What you should do: From the entries, filter out every line that lacks "Residencial" and copy the rest.

[Start of section]

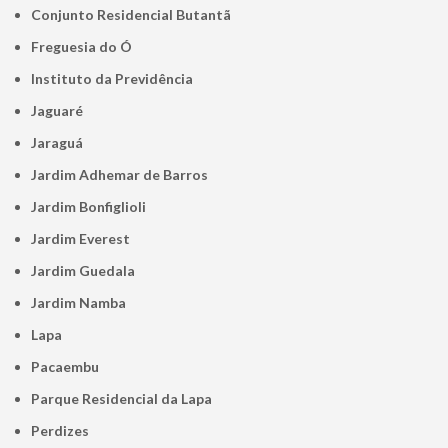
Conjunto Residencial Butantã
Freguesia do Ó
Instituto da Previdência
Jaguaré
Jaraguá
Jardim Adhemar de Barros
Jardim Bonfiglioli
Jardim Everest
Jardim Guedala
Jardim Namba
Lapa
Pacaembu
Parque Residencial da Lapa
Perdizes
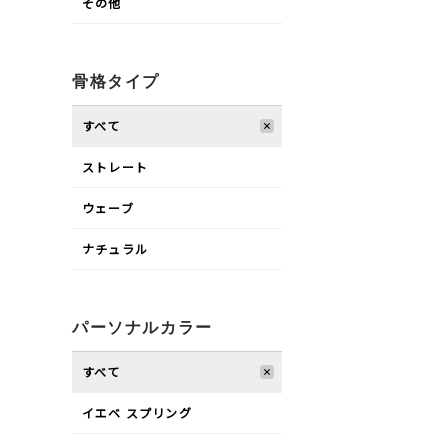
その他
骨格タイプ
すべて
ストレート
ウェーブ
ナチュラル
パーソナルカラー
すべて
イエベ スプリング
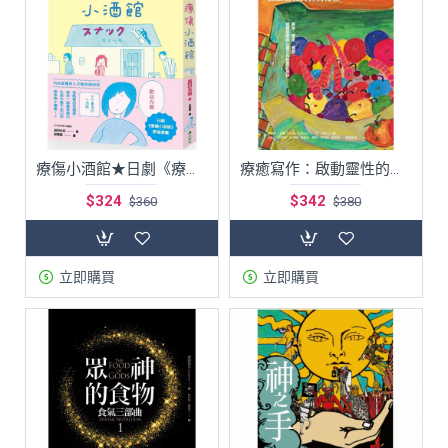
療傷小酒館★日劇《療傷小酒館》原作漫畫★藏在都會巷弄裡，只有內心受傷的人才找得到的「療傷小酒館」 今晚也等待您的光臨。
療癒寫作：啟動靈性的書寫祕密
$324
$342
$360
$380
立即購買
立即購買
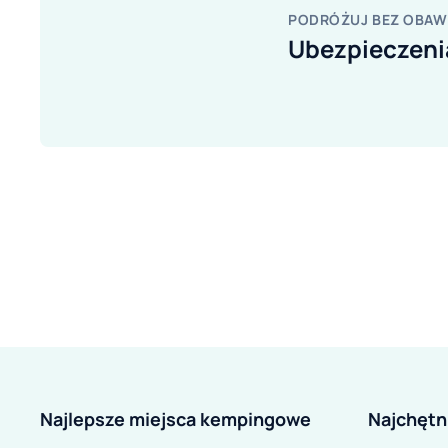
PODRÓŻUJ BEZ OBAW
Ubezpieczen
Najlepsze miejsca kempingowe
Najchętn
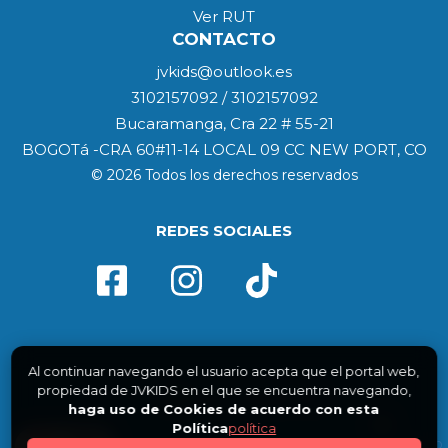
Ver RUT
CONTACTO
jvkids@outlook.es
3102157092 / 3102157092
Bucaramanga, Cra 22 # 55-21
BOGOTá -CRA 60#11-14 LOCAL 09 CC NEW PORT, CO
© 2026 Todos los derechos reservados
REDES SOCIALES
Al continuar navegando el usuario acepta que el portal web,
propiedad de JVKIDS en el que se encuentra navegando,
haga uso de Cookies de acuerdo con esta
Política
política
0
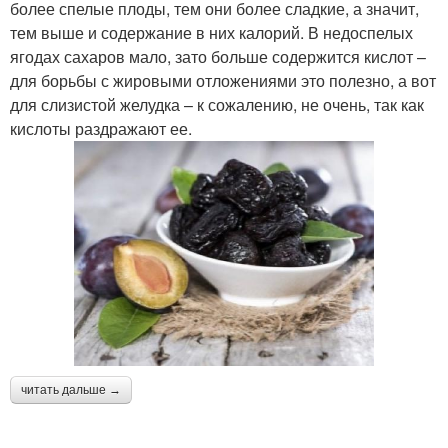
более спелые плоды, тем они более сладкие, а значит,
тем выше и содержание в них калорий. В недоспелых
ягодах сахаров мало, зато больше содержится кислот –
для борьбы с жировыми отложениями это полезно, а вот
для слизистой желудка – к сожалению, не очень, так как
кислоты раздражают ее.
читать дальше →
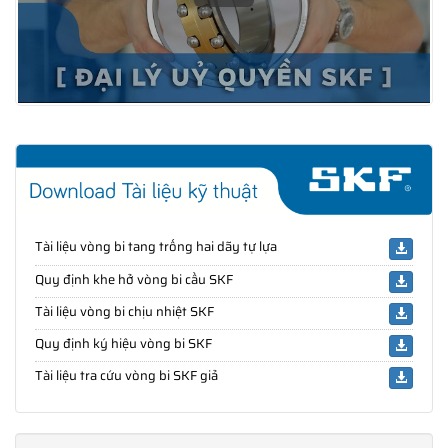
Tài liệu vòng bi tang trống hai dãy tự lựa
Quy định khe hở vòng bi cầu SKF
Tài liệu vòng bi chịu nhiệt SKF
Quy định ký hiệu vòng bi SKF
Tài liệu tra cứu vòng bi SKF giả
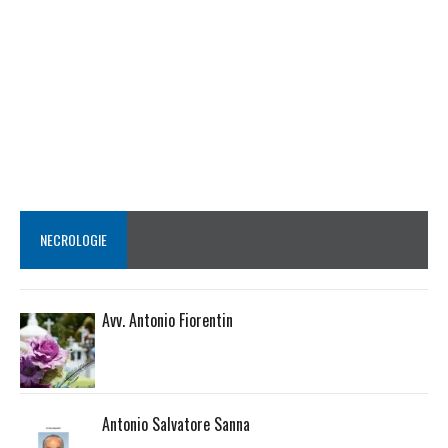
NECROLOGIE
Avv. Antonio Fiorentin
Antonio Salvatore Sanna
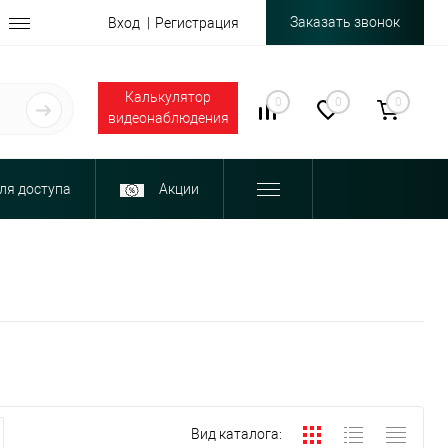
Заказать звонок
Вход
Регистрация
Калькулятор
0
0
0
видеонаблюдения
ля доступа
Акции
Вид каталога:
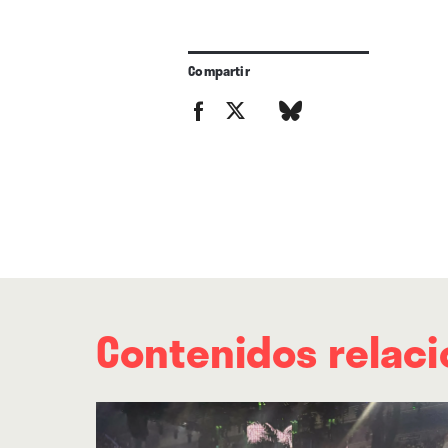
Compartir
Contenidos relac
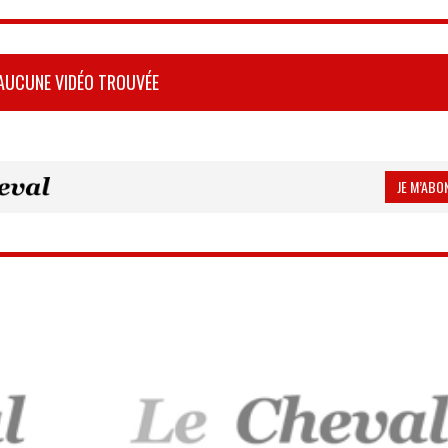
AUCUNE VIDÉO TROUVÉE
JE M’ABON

[End of section]

Response to this exercise:
Conjunto Residencial Butantã
Parque Residencial da Lapa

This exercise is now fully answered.